Collected data

Content starts

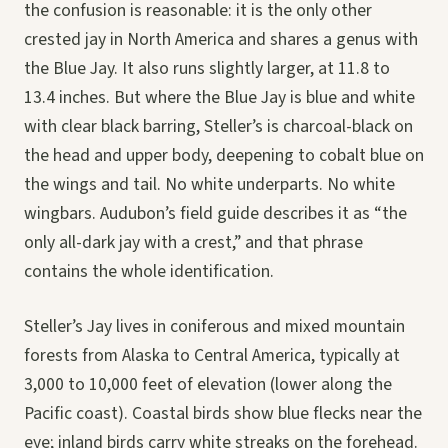
the confusion is reasonable: it is the only other
crested jay in North America and shares a genus with
the Blue Jay. It also runs slightly larger, at 11.8 to
13.4 inches. But where the Blue Jay is blue and white
with clear black barring, Steller’s is charcoal-black on
the head and upper body, deepening to cobalt blue on
the wings and tail. No white underparts. No white
wingbars. Audubon’s field guide describes it as “the
only all-dark jay with a crest,” and that phrase
contains the whole identification.
Steller’s Jay lives in coniferous and mixed mountain
forests from Alaska to Central America, typically at
3,000 to 10,000 feet of elevation (lower along the
Pacific coast). Coastal birds show blue flecks near the
eye; inland birds carry white streaks on the forehead.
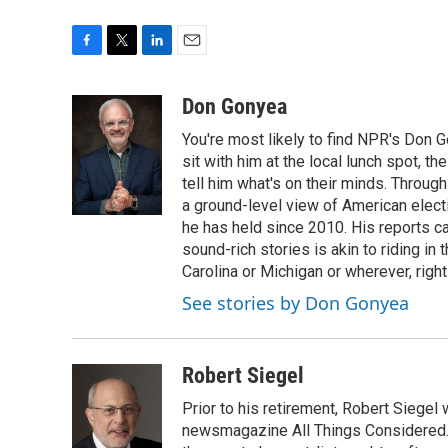
F
T
L
E
a
w
i
m
c
i
n
a
Don Gonyea
e
t
k
i
You're most likely to find NPR's Don G
b
t
e
l
o
e
d
sit with him at the local lunch spot, the
o
r
I
tell him what's on their minds. Throug
k
n
a ground-level view of American elect
he has held since 2010. His reports c
sound-rich stories is akin to riding in
Carolina or Michigan or wherever, right
See stories by Don Gonyea
Robert Siegel
Prior to his retirement, Robert Siege
newsmagazine All Things Considered. 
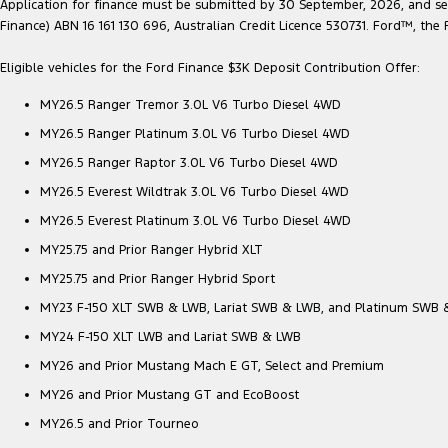
Application for finance must be submitted by 30 September, 2026, and sett
Finance) ABN 16 161 130 696, Australian Credit Licence 530731. Ford™, t
Eligible vehicles for the Ford Finance $3K Deposit Contribution Offer:
MY26.5 Ranger Tremor 3.0L V6 Turbo Diesel 4WD
MY26.5 Ranger Platinum 3.0L V6 Turbo Diesel 4WD
MY26.5 Ranger Raptor 3.0L V6 Turbo Diesel 4WD
MY26.5 Everest Wildtrak 3.0L V6 Turbo Diesel 4WD
MY26.5 Everest Platinum 3.0L V6 Turbo Diesel 4WD
MY25.75 and Prior Ranger Hybrid XLT
MY25.75 and Prior Ranger Hybrid Sport
MY23 F-150 XLT SWB & LWB, Lariat SWB & LWB, and Platinum SWB
MY24 F-150 XLT LWB and Lariat SWB & LWB
MY26 and Prior Mustang Mach E GT, Select and Premium
MY26 and Prior Mustang GT and EcoBoost
MY26.5 and Prior Tourneo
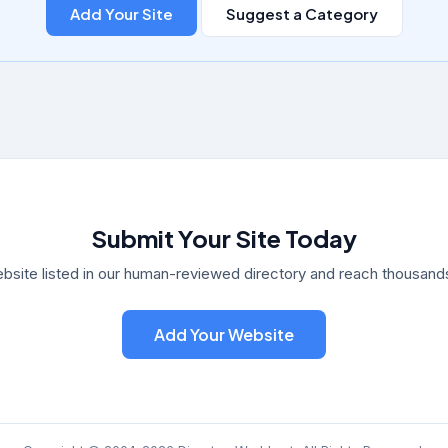
Add Your Site
Suggest a Category
Submit Your Site Today
bsite listed in our human-reviewed directory and reach thousands 
Add Your Website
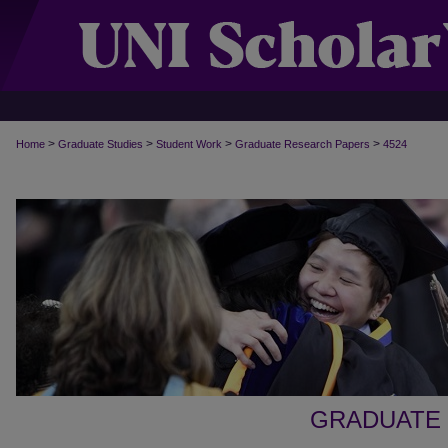
>
>
>
>
Home
Graduate Studies
Student Work
Graduate Research Papers
4524
GRADUATE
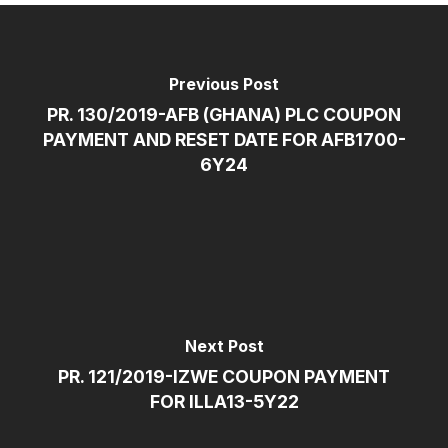
Previous Post
PR. 130/2019-AFB (GHANA) PLC COUPON
PAYMENT AND RESET DATE FOR AFB1700-
6Y24
Next Post
PR. 121/2019-IZWE COUPON PAYMENT
FOR ILLA13-5Y22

Content ends

◆ WHAT IS REQUIRED: Please output every entry exactly as written, apart from the pictures.

◆ WRITTEN RESPONSE:
the confusion is reasonable: it is the only other
crested jay in North America and shares a genus with
the Blue Jay. It also runs slightly larger, at 11.8 to
13.4 inches. But where the Blue Jay is blue and white
with clear black barring, Steller’s is charcoal-black on
the head and upper body, deepening to cobalt blue on
the wings and tail. No white underparts. No white
wingbars. Audubon’s field guide describes it as “the
only all-dark jay with a crest,” and that phrase
contains the whole identification.
Steller’s Jay lives in coniferous and mixed mountain
forests from Alaska to Central America, typically at
3,000 to 10,000 feet of elevation (lower along the
Pacific coast). Coastal birds show blue flecks near the
eye; inland birds carry white streaks on the forehead.
F
T
L
E
a
w
i
m
c
i
n
a
Don Gonyea
e
t
k
i
You're most likely to find NPR's Don G
b
t
e
l
o
e
d
sit with him at the local lunch spot, the
o
r
I
tell him what's on their minds. Throug
k
n
a ground-level view of American elect
he has held since 2010. His reports c
sound-rich stories is akin to riding in
Carolina or Michigan or wherever, right
See stories by Don Gonyea
Robert Siegel
Prior to his retirement, Robert Siege
newsmagazine All Things Considered. 
Application for finance must be submitted by 30 September, 2026, and sett
Finance) ABN 16 161 130 696, Australian Credit Licence 530731. Ford™, t
Eligible vehicles for the Ford Finance $3K Deposit Contribution Offer:
MY26.5 Ranger Tremor 3.0L V6 Turbo Diesel 4WD
MY26.5 Ranger Platinum 3.0L V6 Turbo Diesel 4WD
MY26.5 Ranger Raptor 3.0L V6 Turbo Diesel 4WD
MY26.5 Everest Wildtrak 3.0L V6 Turbo Diesel 4WD
MY26.5 Everest Platinum 3.0L V6 Turbo Diesel 4WD
MY25.75 and Prior Ranger Hybrid XLT
MY25.75 and Prior Ranger Hybrid Sport
MY23 F-150 XLT SWB & LWB, Lariat SWB & LWB, and Platinum SWB
MY24 F-150 XLT LWB and Lariat SWB & LWB
MY26 and Prior Mustang Mach E GT, Select and Premium
MY26 and Prior Mustang GT and EcoBoost
MY26.5 and Prior Tourneo
Add Your Site
Suggest a Category
Submit Your Site Today
bsite listed in our human-reviewed directory and reach thousands 
Add Your Website
>
>
>
>
Home
Graduate Studies
Student Work
Graduate Research Papers
4524
GRADUATE
Previous Post
PR. 130/2019-AFB (GHANA) PLC COUPON
PAYMENT AND RESET DATE FOR AFB1700-
6Y24
Next Post
PR. 121/2019-IZWE COUPON PAYMENT
FOR ILLA13-5Y22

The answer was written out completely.